The marathon began like a sprint with Hanis Cavin’s dish of ham shank with squash bisque, crispy ham marrow risotto cake, juniper smoked shank, pickled pear, mache and spiced ham oil. It would be very difficult not to consider the dish to be one of “the competition’s” winners. It was, of course, not a competition and there were, of course, no winners. But of course there were on both counts. Cavin’s dish hit all the beats: smoky, rich, and savory with just a bit of sweetness in the bisque it nailed the flavor profile.
Perhaps the most gorgeously plated – and creative – dish on the evening was Mikel Anthony’s pork loin with five Spice “Horchata,” charred green apple Romesco, Marcona almond gremolata, fennel and pickled mustard seeds. Beyond the beautiful plating the punches of flavor from the pickled mustard seeds and the Romesco perfectly framed the star of the dish: the pork loin.
You’d think the chef that got “stuck” with the pig ears would have been the big loser in the draw. You’d be wrong. In the seemingly bizarre logic of Chefo-BizarroWorld getting an ingredient like pig ears may be the coolest draw of all. And Ami Cisneros – chef de cuisine at Blush– nailed it with a combination of creativity, technique and a wonderland of texture.

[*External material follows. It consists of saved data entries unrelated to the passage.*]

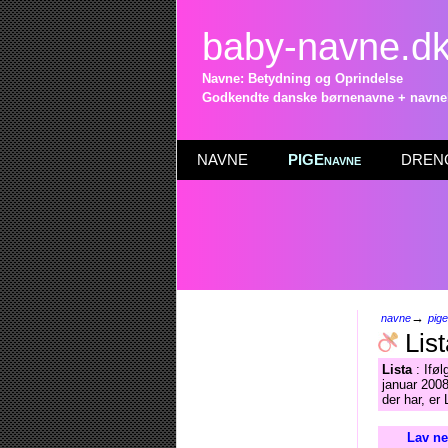
baby-navne.d
Navne: Betydning og Oprindelse
Godkendte danske børnenavne + navneli
NAVNE
PIGEnavne
DRENG
→
navne
pig
List
Lista
: Iføl
januar 2008
der har, er
Lav ne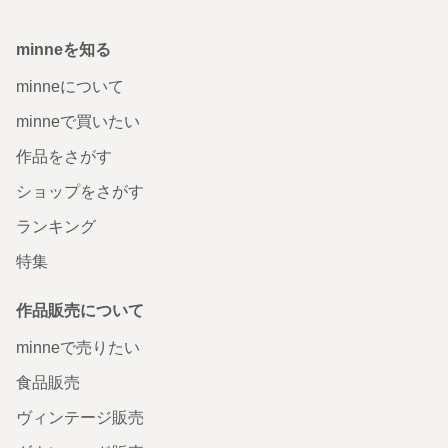
minneを知る
minneについて
minneで買いたい
作品をさがす
ショップをさがす
ランキング
特集
作品販売について
minneで売りたい
食品販売
ヴィンテージ販売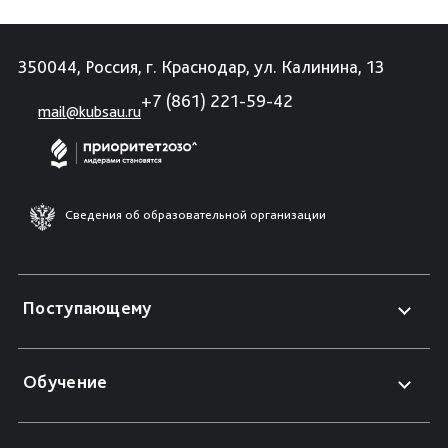
350044, Россия, г. Краснодар, ул. Калинина, 13
+7 (861) 221-59-42
mail@kubsau.ru
Сведения об образовательной организации
Поступающему
Обучение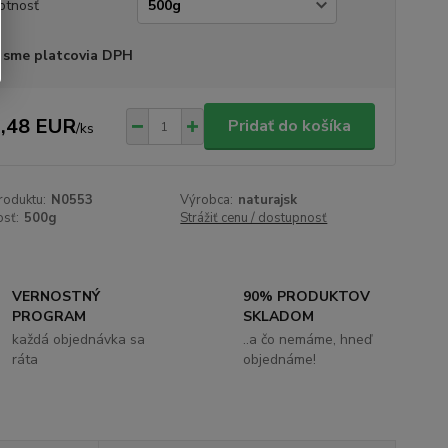
otnosť
 sme platcovia DPH
,48 EUR
Pridať do košíka
/
ks
roduktu:
N0553
Výrobca:
naturajsk
sť:
500g
Strážiť cenu / dostupnosť
VERNOSTNÝ
90% PRODUKTOV
PROGRAM
SKLADOM
každá objednávka sa
..a čo nemáme, hneď
ráta
objednáme!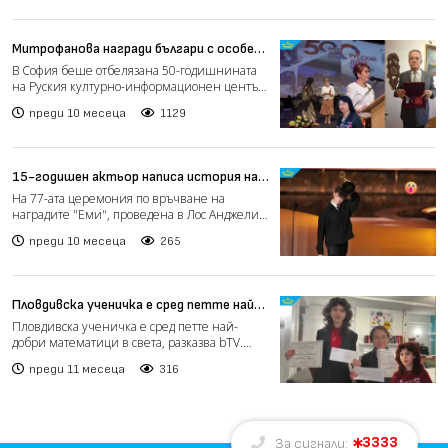
Митрофанова награди българи с особени
заслуги за „укрепване на дружбата“ с
В София беше отбелязана 50-годишнината
Русия
на Руския културно-информационен център
(РКИЦ), известен кат...
преди 10 месеца
1129
15-годишен актьор написа история на
наградите "Еми" (видео)
На 77-ата церемония по връчване на
наградите "Еми", проведена в Лос Анджелис,
15-годишният Оуен Куп...
преди 10 месеца
265
Пловдивска ученичка е сред петте най-
добри математици в света (видео)
Пловдивска ученичка е сред петте най-
добри математици в света, разказва bTV.
Бъдещата двайнайсет...
преди 11 месеца
316
3333
За сигнали: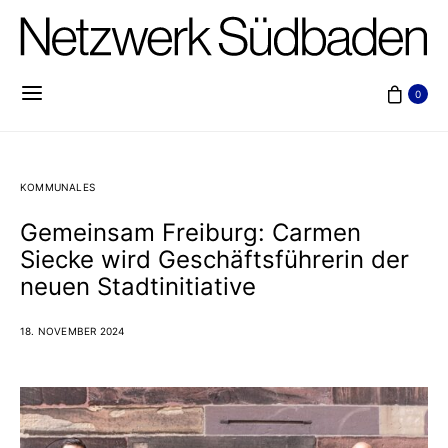
0
KOMMUNALES
Gemeinsam Freiburg: Carmen
Siecke wird Geschäftsführerin der
neuen Stadtinitiative
18. NOVEMBER 2024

The pig ears two ways – one crunchy, one supple – was a nice etude, but it was the pig liver terrine sauce that spanked the luxury button.
There were many other good dishes; frankly, there were not any that were bad. But at the end of the day there were just too many of them and they were just too big. By the break between the fourth and fifth courses all four people at my table uttered variations on the theme of “we’re not even half way through.”
If you have the opportunity to taste the essence of what a high-end restaurant chef has to offer – his or her tasting menu – what you get are a large number of small dishes that are carefully calibrated to work, one with the other, yielding a satisfying experience that has some chance not to totally overwhelm you. The defining factor of these multi-chef diners is different: without the coordination and (chance for) restraint of a single chef organizing the culinary experience the competitive instincts of the chefs dominate.
And that is both the success and the excess of it. And I will be back.